For Rick Deckard an escaped humanoid robot, which had killed its master, which had been equipped with an intelligence greater than that of many human beings, which had no regard for animals, which possessed no ability to feel empathetic joy for another life form’s success or grief at its defeat — that, for him, epitomized The Killers.
(from Do Androids Dream of Electric Sheep?, page 32)
Do Androids Dream of Electric Sheep?, published in 1968, is a post-apocalyptic, science fiction novel on which the movie Blade Runner (which I haven’t seen) was based. Set in 2021, Philip K. Dick imagines a world in which war has decimated the human and animal populations, most people have emigrated to Mars to escape the toxic dust, and owning an animal of any kind is a status symbol. Animals have become so rare, so coveted, and so expensive that many people purchase more affordable electric versions that are so similar their neighbors can’t tell the difference.
The novel covers a day in the life of Rick Deckard, a bounty hunter with the San Francisco police who makes most of his money “retiring” androids that have escaped their lives of servitude on Mars to live among the few remaining humans on Earth. Deckard has been given the impossible task of retiring six androids in a single day, and he hopes to put the money he earns toward the purchase of a real animal to live alongside his electric sheep. The biggest difference between a human and an android (which looks like, acts like, and thinks like a human) is empathy. Deckard uses a test that gauges the level of empathy exhibited by the subject based on a series of questions, and he kills those that fail to pass it. He has no problem killing androids…until he finds himself attracted to one.
While Deckard is out hunting androids, John Isidore lives a lonely existence in an empty apartment building. He is a “chickenhead” barred from emigrating due to the effects of the toxic dust on his intelligence. His life consists of his job as a driver for an electric-animal repair shop, a television tuned to a single channel, and an empathy box that lets the user be one with the Christ-like Mercer being pelted with rocks on his grueling uphill climb and share the thoughts and feelings of other Mercerites. When a trio of androids takes up residence in the building, Isidore finally feels accepted.
Do Androids Dream of Electric Sheep? was my book club’s June selection (read Serena’s review for a recap of our meeting) and a book I never would have read otherwise. It’s difficult to describe since there is so much going on. It’s a novel about a civilization in decay, but it doesn’t explain much about the war that occurred years before. The world is technologically advanced, given the human-like androids, the ability to travel to Mars, and the use of hovercars, but I wanted more details about the empathy boxes and especially the “mood organ” that lets users dial up whatever mood they want to be in that day. The parts about the religion of Mercerism are confusing and somewhat out of place, yet the story line about the bounty hunters and the androids overshadows everything else and is actually the most interesting.
I was surprised by how much I liked this book. It was very readable, and despite wanting more details and world-building, I found it hard to put down. There is one scene in a police station that had me on the edge of my seat; I was suddenly unsure of everything I thought I knew, and I like being kept on my toes like that. It made a great book club selection, as it is very thought-provoking. What does it mean to be human? Does it really boil down to empathy? When do humans cross the line into inhumanity? Despite living in a far different world than Deckard and Isidore, Dick makes it possible to understand them to a certain extent. Surely we can understand the characters’ love of animals and the desire to care for them; we see today how many people view their pets as part of the family.

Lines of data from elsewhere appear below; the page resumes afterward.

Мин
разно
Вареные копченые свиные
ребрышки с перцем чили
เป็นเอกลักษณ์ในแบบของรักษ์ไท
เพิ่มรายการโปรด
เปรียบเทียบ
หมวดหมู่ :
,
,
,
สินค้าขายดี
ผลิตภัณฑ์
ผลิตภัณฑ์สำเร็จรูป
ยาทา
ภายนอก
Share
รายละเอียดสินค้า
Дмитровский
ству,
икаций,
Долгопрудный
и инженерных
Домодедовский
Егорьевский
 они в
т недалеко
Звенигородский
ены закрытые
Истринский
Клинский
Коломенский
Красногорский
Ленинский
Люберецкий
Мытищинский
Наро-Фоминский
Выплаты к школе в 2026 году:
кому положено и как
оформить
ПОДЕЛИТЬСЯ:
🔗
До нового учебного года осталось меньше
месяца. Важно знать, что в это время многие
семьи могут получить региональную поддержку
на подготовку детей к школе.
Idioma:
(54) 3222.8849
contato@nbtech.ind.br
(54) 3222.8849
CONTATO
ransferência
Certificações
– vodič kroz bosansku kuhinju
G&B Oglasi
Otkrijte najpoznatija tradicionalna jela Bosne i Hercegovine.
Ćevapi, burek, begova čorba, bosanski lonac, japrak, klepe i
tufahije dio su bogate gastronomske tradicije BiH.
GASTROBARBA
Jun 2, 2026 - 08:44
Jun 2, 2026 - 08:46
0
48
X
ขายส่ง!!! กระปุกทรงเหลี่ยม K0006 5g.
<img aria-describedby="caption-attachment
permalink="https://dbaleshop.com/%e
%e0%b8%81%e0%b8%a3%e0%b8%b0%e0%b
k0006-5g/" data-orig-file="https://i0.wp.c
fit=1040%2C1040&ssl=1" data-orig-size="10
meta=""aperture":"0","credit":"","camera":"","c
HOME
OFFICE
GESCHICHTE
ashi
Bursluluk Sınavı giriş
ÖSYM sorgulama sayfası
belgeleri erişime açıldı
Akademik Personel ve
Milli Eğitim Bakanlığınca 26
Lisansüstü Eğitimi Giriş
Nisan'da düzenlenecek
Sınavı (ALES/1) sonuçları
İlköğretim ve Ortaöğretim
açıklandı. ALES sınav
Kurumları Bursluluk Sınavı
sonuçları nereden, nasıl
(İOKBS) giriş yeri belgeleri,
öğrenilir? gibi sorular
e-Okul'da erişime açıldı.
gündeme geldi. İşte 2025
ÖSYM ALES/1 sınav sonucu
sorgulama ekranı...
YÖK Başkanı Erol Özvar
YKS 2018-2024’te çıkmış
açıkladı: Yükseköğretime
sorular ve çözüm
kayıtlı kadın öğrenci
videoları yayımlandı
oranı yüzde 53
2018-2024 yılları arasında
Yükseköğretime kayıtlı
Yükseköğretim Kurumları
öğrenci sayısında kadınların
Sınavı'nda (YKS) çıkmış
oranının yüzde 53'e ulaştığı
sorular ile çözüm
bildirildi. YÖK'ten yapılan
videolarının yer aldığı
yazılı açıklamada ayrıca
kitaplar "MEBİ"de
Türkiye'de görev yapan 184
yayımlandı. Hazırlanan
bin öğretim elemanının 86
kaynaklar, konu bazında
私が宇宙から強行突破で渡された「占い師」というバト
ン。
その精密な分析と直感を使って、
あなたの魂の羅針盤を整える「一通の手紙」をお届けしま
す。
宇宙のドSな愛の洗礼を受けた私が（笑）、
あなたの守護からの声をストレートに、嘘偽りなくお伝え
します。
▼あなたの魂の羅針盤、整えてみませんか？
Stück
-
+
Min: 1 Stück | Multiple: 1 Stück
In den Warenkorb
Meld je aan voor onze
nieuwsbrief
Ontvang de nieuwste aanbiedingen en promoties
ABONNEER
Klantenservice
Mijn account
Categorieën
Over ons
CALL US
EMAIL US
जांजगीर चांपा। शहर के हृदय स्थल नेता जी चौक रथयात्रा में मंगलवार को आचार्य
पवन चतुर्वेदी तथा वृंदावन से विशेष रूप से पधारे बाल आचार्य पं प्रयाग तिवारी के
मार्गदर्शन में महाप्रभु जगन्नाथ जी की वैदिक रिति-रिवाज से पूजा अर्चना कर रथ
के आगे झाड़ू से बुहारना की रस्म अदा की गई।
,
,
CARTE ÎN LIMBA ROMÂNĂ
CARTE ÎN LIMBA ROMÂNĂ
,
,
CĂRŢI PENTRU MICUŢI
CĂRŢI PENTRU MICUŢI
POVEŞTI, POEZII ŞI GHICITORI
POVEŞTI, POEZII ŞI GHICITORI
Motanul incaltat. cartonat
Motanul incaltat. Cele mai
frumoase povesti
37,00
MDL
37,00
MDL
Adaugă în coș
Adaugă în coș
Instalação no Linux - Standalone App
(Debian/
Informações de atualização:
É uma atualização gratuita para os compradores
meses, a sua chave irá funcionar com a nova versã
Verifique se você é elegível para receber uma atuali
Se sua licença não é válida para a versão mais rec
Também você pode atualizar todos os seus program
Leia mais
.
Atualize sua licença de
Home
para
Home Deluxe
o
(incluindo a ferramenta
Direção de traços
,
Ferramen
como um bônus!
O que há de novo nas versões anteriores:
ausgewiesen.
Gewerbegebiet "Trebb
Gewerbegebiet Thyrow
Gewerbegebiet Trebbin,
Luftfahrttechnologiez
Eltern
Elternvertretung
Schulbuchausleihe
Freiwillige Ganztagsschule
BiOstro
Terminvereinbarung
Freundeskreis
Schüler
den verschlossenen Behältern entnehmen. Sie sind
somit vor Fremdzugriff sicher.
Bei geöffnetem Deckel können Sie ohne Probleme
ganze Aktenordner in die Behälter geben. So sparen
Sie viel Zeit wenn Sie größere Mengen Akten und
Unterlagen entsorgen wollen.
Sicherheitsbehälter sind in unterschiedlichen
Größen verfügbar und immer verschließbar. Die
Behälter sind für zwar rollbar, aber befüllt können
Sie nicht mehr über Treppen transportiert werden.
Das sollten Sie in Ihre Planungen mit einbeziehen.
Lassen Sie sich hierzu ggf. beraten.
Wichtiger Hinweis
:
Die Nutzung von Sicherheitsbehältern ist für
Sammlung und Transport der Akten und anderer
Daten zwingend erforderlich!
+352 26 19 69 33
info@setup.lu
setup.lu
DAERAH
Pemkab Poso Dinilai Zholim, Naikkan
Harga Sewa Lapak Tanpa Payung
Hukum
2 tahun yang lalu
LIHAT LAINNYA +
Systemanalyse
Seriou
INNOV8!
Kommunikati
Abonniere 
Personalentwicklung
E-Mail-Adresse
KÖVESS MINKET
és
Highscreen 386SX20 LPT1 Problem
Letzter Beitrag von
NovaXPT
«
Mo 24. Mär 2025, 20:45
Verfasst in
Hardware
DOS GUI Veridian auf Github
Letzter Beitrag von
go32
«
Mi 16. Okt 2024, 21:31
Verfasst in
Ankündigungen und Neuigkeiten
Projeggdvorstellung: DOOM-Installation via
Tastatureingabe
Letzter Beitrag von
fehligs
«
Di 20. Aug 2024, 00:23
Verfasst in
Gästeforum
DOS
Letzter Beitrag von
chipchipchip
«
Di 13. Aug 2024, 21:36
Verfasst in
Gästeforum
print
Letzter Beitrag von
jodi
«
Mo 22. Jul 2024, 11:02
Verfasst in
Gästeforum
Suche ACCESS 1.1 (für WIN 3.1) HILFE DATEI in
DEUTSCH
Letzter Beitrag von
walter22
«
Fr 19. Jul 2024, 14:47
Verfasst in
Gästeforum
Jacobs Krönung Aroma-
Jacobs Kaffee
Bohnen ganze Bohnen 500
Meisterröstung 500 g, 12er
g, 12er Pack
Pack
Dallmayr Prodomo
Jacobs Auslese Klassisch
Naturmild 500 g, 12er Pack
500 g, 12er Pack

Do Androids Dream of Electric Sheep? reminds me why I need to read outside my comfort zone every once in awhile. I was fascinated by the various story lines, even when they confused me. I felt Deckard’s exhaustion when I thought about how the whole book takes place in one day. I was second-guessing every character (are they human or android?) and was more invested in the characters than I imagined I would be. I didn’t care for the ending so much because it felt a bit rushed and almost like Dick didn’t know where to go with the story (and with so many plot lines, I wouldn’t be surprised if he confused himself), but I appreciated how much the book made me think about humanity and how I would act in these characters’ shoes.
Disclosure: I borrowed Do Androids Dream of Electric Sheep? from the public library.